● DATA FOR ANALYSIS:
--- --- ---

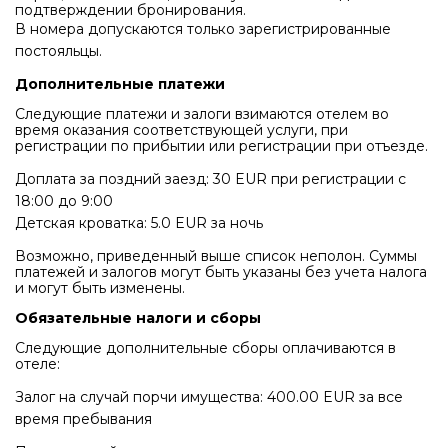
подтверждении бронирования.
В номера допускаются только зарегистрированные
постояльцы.
Дополнительные платежи
Следующие платежи и залоги взимаются отелем во
время оказания соответствующей услуги, при
регистрации по прибытии или регистрации при отъезде.
Доплата за поздний заезд: 30 EUR при регистрации с
18:00 до 9:00
Детская кроватка: 5.0 EUR за ночь
Возможно, приведенный выше список неполон. Суммы
платежей и залогов могут быть указаны без учета налога
и могут быть изменены.
Обязательные налоги и сборы
Следующие дополнительные сборы оплачиваются в
отеле:
Залог на случай порчи имущества: 400.00 EUR за все
время пребывания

--- --- ---

● TASK DESCRIPTION: Pictures stay out; repeat all the rest of the records exactly.

● SOLUTION TO THIS PROBLEM:
подтверждении бронирования.
В номера допускаются только зарегистрированные
постояльцы.
Дополнительные платежи
Следующие платежи и залоги взимаются отелем во
время оказания соответствующей услуги, при
регистрации по прибытии или регистрации при отъезде.
Доплата за поздний заезд: 30 EUR при регистрации с
18:00 до 9:00
Детская кроватка: 5.0 EUR за ночь
Возможно, приведенный выше список неполон. Суммы
платежей и залогов могут быть указаны без учета налога
и могут быть изменены.
Обязательные налоги и сборы
Следующие дополнительные сборы оплачиваются в
отеле:
Залог на случай порчи имущества: 400.00 EUR за все
время пребывания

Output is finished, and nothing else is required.